Wednesday, September 23, 2009

Health Care

There’s a calculus that’s going on in the minds of most insured Americans (the ones I talk to in my white urban professional upper middle class bubble, and the ones represented in plenty of coverage, whether or not reflective of real pluralities) that President Obama tried to speak to in his address to the nation, and it goes something like this (also, most doctors are doing this math from a more educated, and differently interested, position):

There’s X number of doctors in the U.S., and most of them work way beyond 9-5, five days/week. They already currently don’t give enough time to patients as it is. There’s Y number of people who currently have access to medical care. That number Y could as much as double (since most insurance is crummy anyway and people don’t have unlimited access now), but number X is staying right where it is. So the access of people who currently have insurance either has to be reduced, or the quality of the care they receive has to be reduced by longer waits between visits and less time with the doctor. This math doesn’t just have to be applied to doctors; it applies to MRI machines, operating rooms… these are limited resources. Currently, we ration these resources out by giving them to people with better jobs, better healthcare, some combination of the two, or people who have lived past 65, while people who aren’t in those categories die.

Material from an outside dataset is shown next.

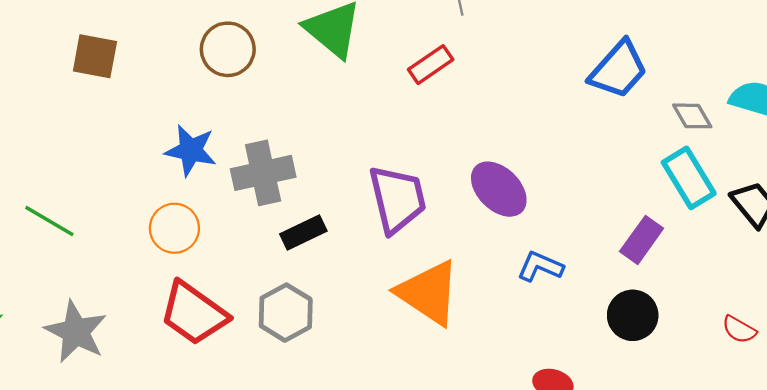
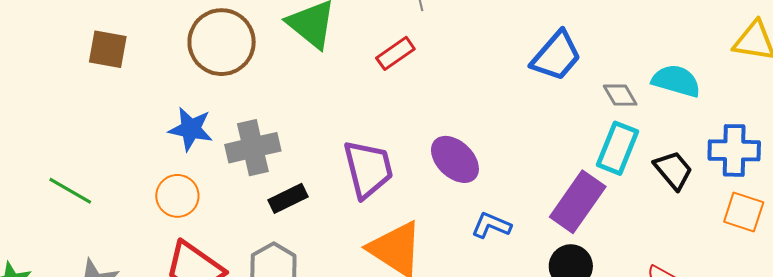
brown circle: (228, 49) -> (222, 42), size x1.4
cyan rectangle: (689, 178) -> (618, 148), turned 54
purple rectangle: (642, 240) -> (578, 202), size x1.5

The proposal, as far as it’s been explained, is to ration out care on a basis that is blind to all but need. To people who are relatively healthy, with moderate complaints, this sounds like condemning them to discomfort with all but life-threatening illness, as doctors devote all their time to making sure no one dies.

President Obama’s answer to this concern was to imply that people who think they’re in the lucky insured category now will find themselves out of that category within the next couple of decades. But is there another way to suggest to people who work hard at good jobs that they can get a little bit of an edge over mythical welfare queens in getting their healthcare? Is there a way to convince doctors that they will be treating anything beyond life-threatening illness, that they’ll be able to pay attention to quality-of-life issues without bankrupting their offices or working themselves into an early grave? That they’ll have time for research, that their opinions as professionals will still be respected (as they are for patients who have private, non-HMO insurance)? That they’ll be able to pay off their college and medical school and internship/residency debt without having to live on a sofabed in a studio apartment like the drummer in a bad Chicago-area band?

Forget about the tax issues; people who have medical care want to keep getting their medical care. Unless the President’s proposal is to increase the number of nurses/nurse practitioners out there to fill the primary care role, which would have some of the same effects as increasing the numbers of doctors, people who have health care stand to lose quality of treatment if access is democratized… or good health care will be even more expensive than it is now, as all well-regarded medical providers move to a cash-only system and there’s no insurance for less-than-emergency/life-threatening conditions.

And that’s still what’s going to happen if you increase the number of doctors out there, because if you make it easier to be a doctor, you’ll end up with a lot of doctors who are, you know, stupider than the people who are currently doctors. This is also true if you reduce doctor compensation. A lot of people go into medicine for the salary, not the passion– and a lot of those people make great doctors right now, but will go into biotech research, or banking, or law, or something else lucrative instead.

So: Can you create a parallel system that provides basic care to currently uninsured individuals without putting them into the same system as the currently-insured, or without decreasing quality of care for those currently covered? Maybe. And that’s the program that will overcome a lot of the current opposition.